JHEP Rep. 2025 Apr 3;7(7):101416. doi: 10.1016/j.jhepr.2025.101416. eCollection 2025 Jul.

Abstract

Background & aims: Intrahepatic cholangiocarcinoma (iCCA) is the second most frequent primary liver tumor, characterized by clinical aggressiveness, dismal outcome, and limited therapeutic options. Thus, innovative treatments are urgently required to improve the prognosis of patients with iCCA.

Methods: In this study, we determined the pathogenetic and therapeutic role of eukaryotic initiation factor 4A1 (EIF4A1), a subunit of the eIF4F complex involved in translation initiation, in human iCCA.

Results: Preinvasive (n = 12), invasive (n = 162), and metastatic (n = 14) iCCA lesions exhibited ubiquitous eIF4A1 upregulation. In addition, eIF4A1 mRNA levels from 42 specimens showed a significantly higher expression in iCCA samples compared with non-tumorous tissues (p <0.0001) or large duct-type lesions (p = 0.020). Furthermore, eIF4A1 expression was inversely associated with patient prognosis (p <0.001). Moreover, zotatifin, an eIF4A1-specific inhibitor in clinical trials, significantly reduced the growth of iCCA cell lines, iCCA cancer-associated fibroblasts (CAFs), and patient-derived tumor organoids. At the metabolic level, zotatifin decreased glycolysis of iCCA cells without affecting mitochondrial respiration. Moreover, the Bcl-xl inhibitors A-1155463 and DT2216 profoundly augmented apoptotic cell death when administered in association with zotatifin.
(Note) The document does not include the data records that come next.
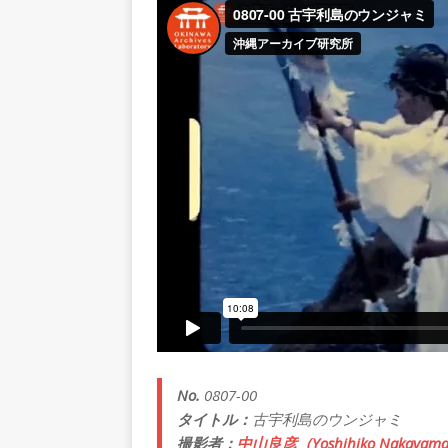
No.
0807-00
タイトル：
古宇利島のウンジャミ
撮影者：
中山良彦（Yoshihiko Nakayam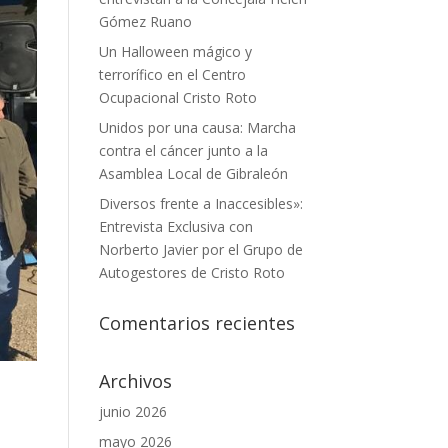
Gómez Ruano
Un Halloween mágico y
terrorífico en el Centro
Ocupacional Cristo Roto
Unidos por una causa: Marcha
contra el cáncer junto a la
Asamblea Local de Gibraleón
Diversos frente a Inaccesibles»:
Entrevista Exclusiva con
Norberto Javier por el Grupo de
Autogestores de Cristo Roto
Comentarios recientes
Archivos
junio 2026
mayo 2026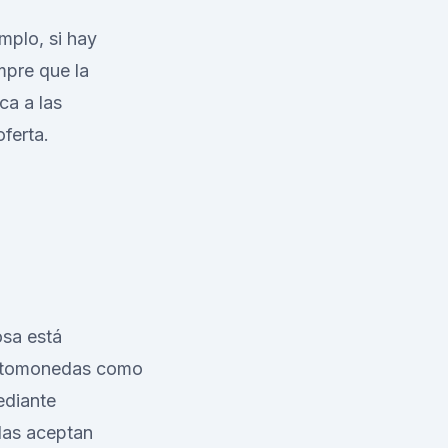
mplo, si hay
mpre que la
ca a las
ferta.
osa está
riptomonedas como
ediante
das aceptan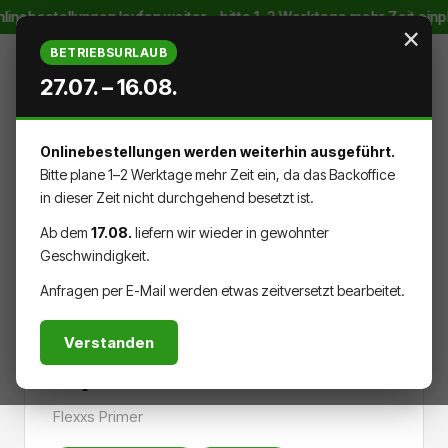
linebestellungen laufen weiter – bitte 1–2 Werktage mehr Zeit ein
Zum Hauptinhalt springen
×
BETRIEBSURLAUB
27.07. – 16.08.
Onlinebestellungen werden weiterhin ausgeführt.
WARENK
DU HAST 0 PRODUKTE AUF DEM
Bitte plane 1–2 Werktage mehr Zeit ein, da das Backoffice
in dieser Zeit nicht durchgehend besetzt ist.
Ab dem
17.08.
liefern wir wieder in gewohnter
Geschwindigkeit.
ZUBEHÖR
Anfragen per E-Mail werden etwas zeitversetzt bearbeitet.
Verstanden
Tapeten Primer
Flexxs Primer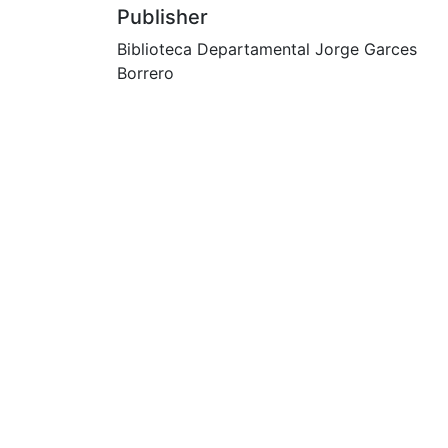
Publisher
Biblioteca Departamental Jorge Garces
Borrero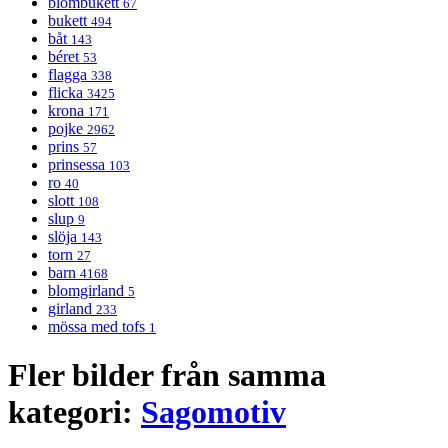
blombukett
67
bukett
494
båt
143
béret
53
flagga
338
flicka
3425
krona
171
pojke
2962
prins
57
prinsessa
103
ro
40
slott
108
slup
9
slöja
143
torn
27
barn
4168
blomgirland
5
girland
233
mössa med tofs
1
Fler bilder från samma
kategori:
Sagomotiv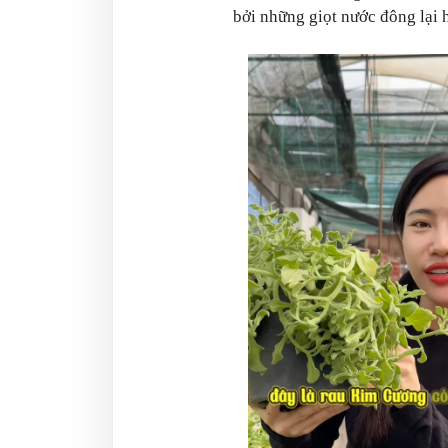
bởi những giọt nước đông lại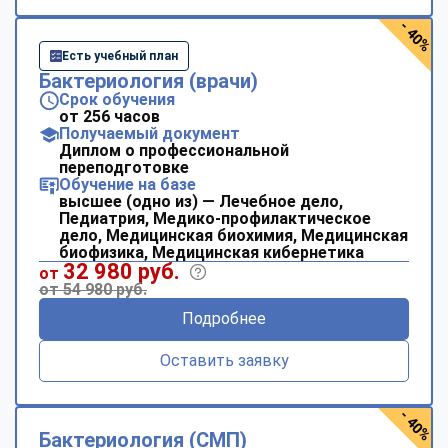
- 40%
Есть учебный план
Бактериология (врачи)
Срок обучения
от 256 часов
Получаемый документ
Диплом о профессиональной
переподготовке
Обучение на базе
высшее (одно из) — Лечебное дело,
Педиатрия, Медико-профилактическое
дело, Медицинская биохимия, Медицинская
биофизика, Медицинская кибернетика
32 980 руб.
от
от 54 980 руб.
Подробнее
Оставить заявку
- 40%
Бактериология (СМП)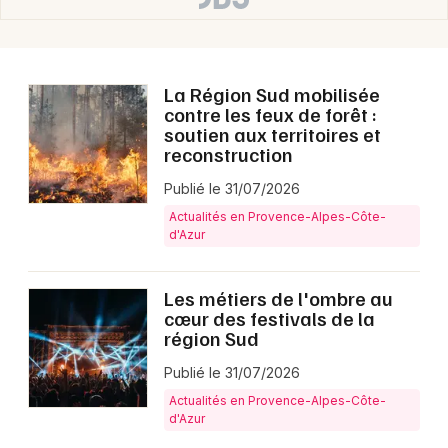
La Région Sud mobilisée
contre les feux de forêt :
soutien aux territoires et
reconstruction
Publié le 31/07/2026
Actualités en Provence-Alpes-Côte-
d'Azur
Les métiers de l'ombre au
cœur des festivals de la
région Sud
Publié le 31/07/2026
Actualités en Provence-Alpes-Côte-
d'Azur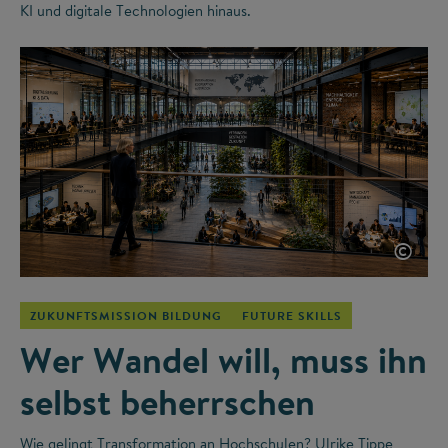
KI und digitale Technologien hinaus.
©
ZUKUNFTSMISSION BILDUNG
FUTURE SKILLS
Wer Wandel will, muss ihn
selbst beherrschen
Wie gelingt Transformation an Hochschulen? Ulrike Tippe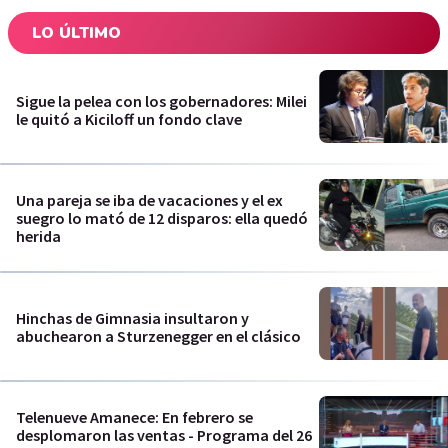
LO ÚLTIMO
Sigue la pelea con los gobernadores: Milei
le quitó a Kiciloff un fondo clave
Una pareja se iba de vacaciones y el ex
suegro lo mató de 12 disparos: ella quedó
herida
Hinchas de Gimnasia insultaron y
abuchearon a Sturzenegger en el clásico
Telenueve Amanece: En febrero se
desplomaron las ventas - Programa del 26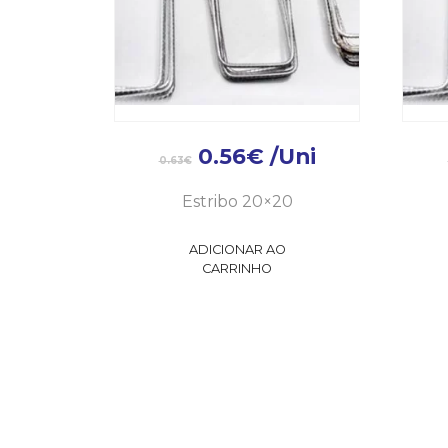
0.56
€
/Uni
0.63
€
Estribo 20×20
ADICIONAR AO
CARRINHO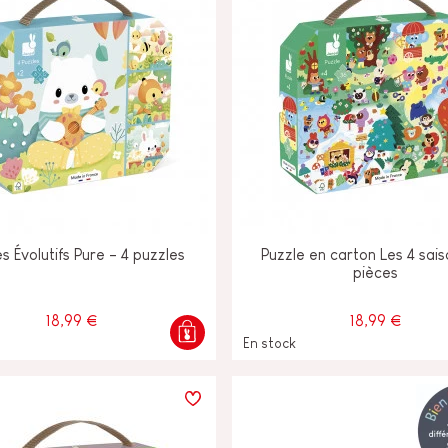
s Évolutifs Pure - 4 puzzles
Puzzle en carton Les 4 sai
pièces
18,99 €
18,99 €
En stock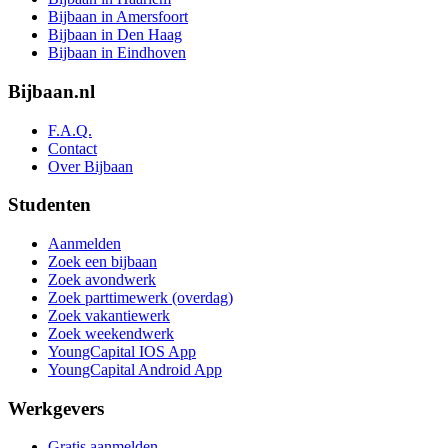
Bijbaan in Amersfoort
Bijbaan in Den Haag
Bijbaan in Eindhoven
Bijbaan.nl
F.A.Q.
Contact
Over Bijbaan
Studenten
Aanmelden
Zoek een bijbaan
Zoek avondwerk
Zoek parttimewerk (overdag)
Zoek vakantiewerk
Zoek weekendwerk
YoungCapital IOS App
YoungCapital Android App
Werkgevers
Gratis aanmelden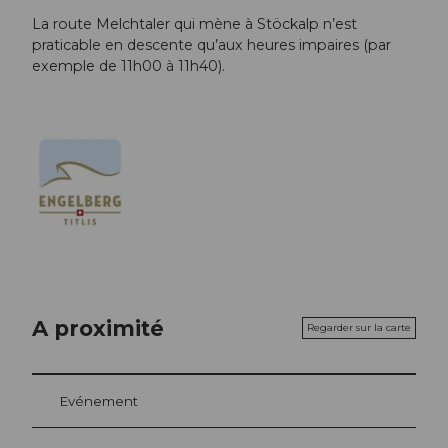
La route Melchtaler qui mène à Stöckalp n’est
praticable en descente qu’aux heures impaires (par
exemple de 11h00 à 11h40).
A proximité
Regarder sur la carte
Evénement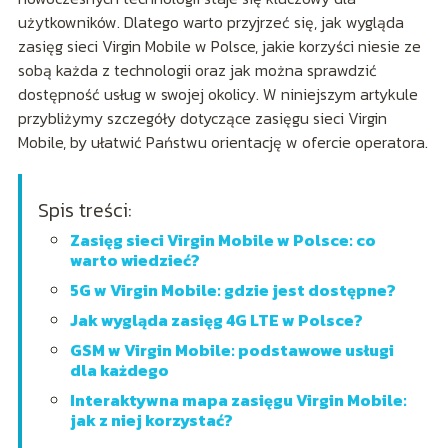
użytkowników. Dlatego warto przyjrzeć się, jak wygląda
zasięg sieci Virgin Mobile w Polsce, jakie korzyści niesie ze
sobą każda z technologii oraz jak można sprawdzić
dostępność usług w swojej okolicy. W niniejszym artykule
przybliżymy szczegóły dotyczące zasięgu sieci Virgin
Mobile, by ułatwić Państwu orientację w ofercie operatora.
Spis treści:
Zasięg sieci Virgin Mobile w Polsce: co
warto wiedzieć?
5G w Virgin Mobile: gdzie jest dostępne?
Jak wygląda zasięg 4G LTE w Polsce?
GSM w Virgin Mobile: podstawowe usługi
dla każdego
Interaktywna mapa zasięgu Virgin Mobile:
jak z niej korzystać?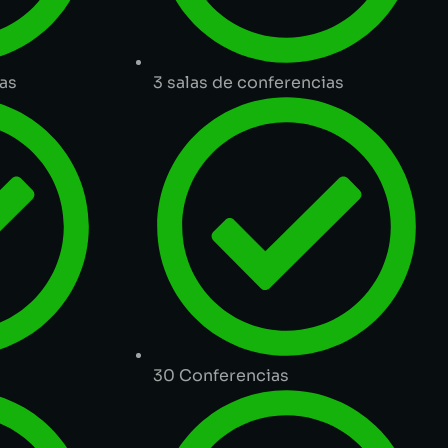
ias
3 salas de conferencias
30 Conferencias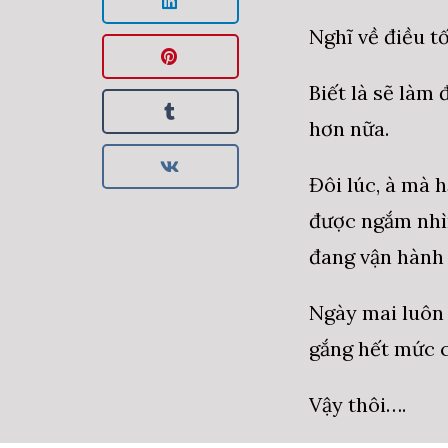
Nghĩ về điều t
Biết là sẽ làm
hơn nữa.
Đôi lúc, à mà 
được ngắm nhìn
đang vận hành 
Ngày mai luôn 
gắng hết mức c
Vậy thôi….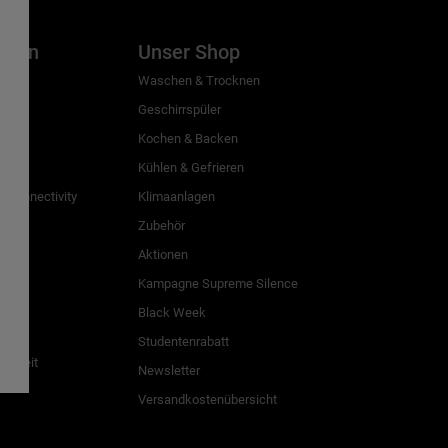
inien
Unser Shop
g
Waschen & Trocknen
Geschirrspüler
Kochen & Backen
Kühlen & Gefrieren
 Connectivity
Klimaanlagen
Zubehör
Aktionen
n
Kampagne Supreme Silence
Black Week
Studentenrabatt
freiheit
Newsletter
Versandkostenübersicht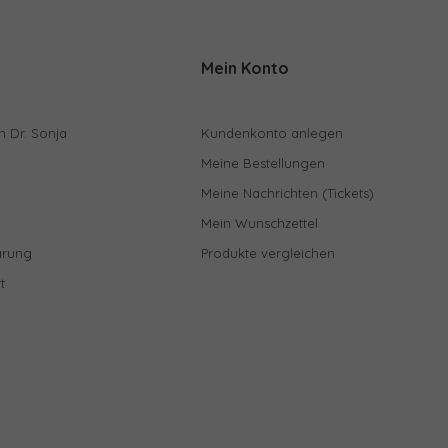
Mein Konto
n Dr. Sonja
Kundenkonto anlegen
Meine Bestellungen
Meine Nachrichten (Tickets)
Mein Wunschzettel
ärung
Produkte vergleichen
t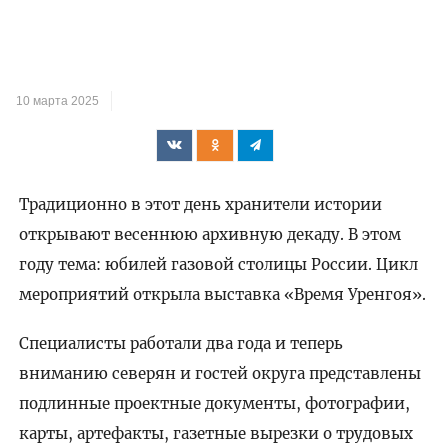
10 марта 2025
Традиционно в этот день хранители истории
открывают весеннюю архивную декаду. В этом
году тема: юбилей газовой столицы России. Цикл
мероприятий открыла выставка «Время Уренгоя».
Специалисты работали два года и теперь
вниманию северян и гостей округа представлены
подлинные проектные документы, фотографии,
карты, артефакты, газетные вырезки о трудовых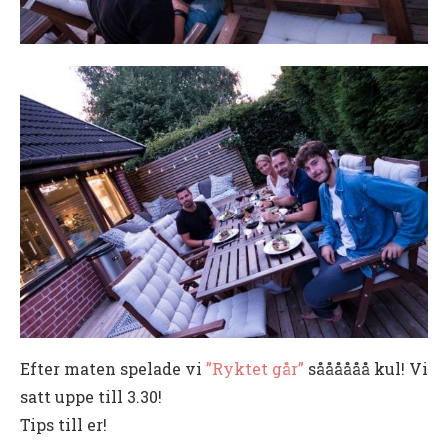
Efter maten spelade vi
”Ryktet går”
såååååå kul! Vi
satt uppe till 3.30!
Tips till er!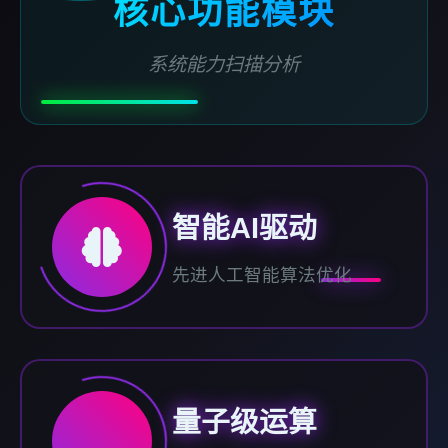
核心功能模块
系统能力扫描分析
智能AI驱动
先进人工智能算法优化
量子级运算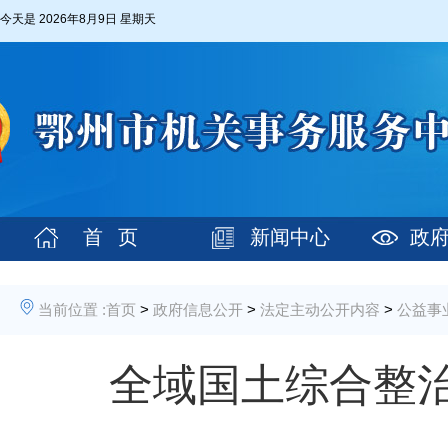
今天是
2026年8月9日 星期天
首 页
新闻中心
政
当前位置 :
首页
>
政府信息公开
>
法定主动公开内容
>
公益事
全域国土综合整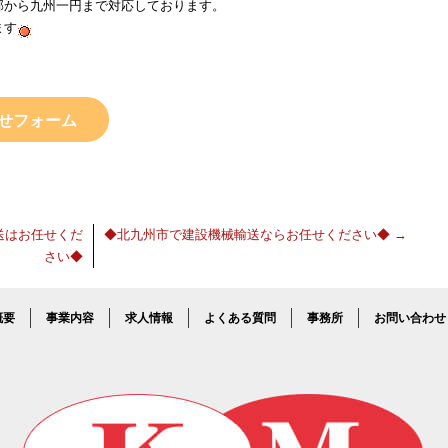
郊から九州一円まで対応しております。
ます
せフォーム
送はお任せくだ
◆北九州市で建設機械輸送ならお任せください◆
→
さい◆
概要
事業内容
求人情報
よくある質問
事務所
お問い合わせ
Conclusions: The data highlight eIF4A1 as a potential target for treating iCCA. Combined inhibition of eIF4A1 and Bcl-xl could offer an effective therapeutic strategy against this deadly disease.

Impact and implications: Dysregulation of the translational machinery is a hallmark of cancer, often linked to tumor progression and poor prognosis. This study underscores the potential of zotatifin, a specific inhibitor of EIF4A1 (an essential component of translation initiation) to inhibit the growth of iCCA cells. In addition, zotatifin demonstrated a synergistic effect when used in combination with the Bcl-xl inhibitors A-1155463 and DT2216, significantly enhancing cell apoptosis. Although this investigation did not include an in vivo model, its results, derived from iCCA cell lines, patient-derived organoids, and CAFs, are consistent with the encouraging preliminary results of zotatifin in clinical trials. From a clinical standpoint, these results suggest that zotatifin improves patient outcomes by inhibiting iCCA growth and reducing tumor aggressiveness. Furthermore, combining zotatifin with other drugs could represent a promising therapeutic strategy for targeting iCCA.

Keywords: Bcl-xl; Biliary tumors; EIF4A1; Zotatifin.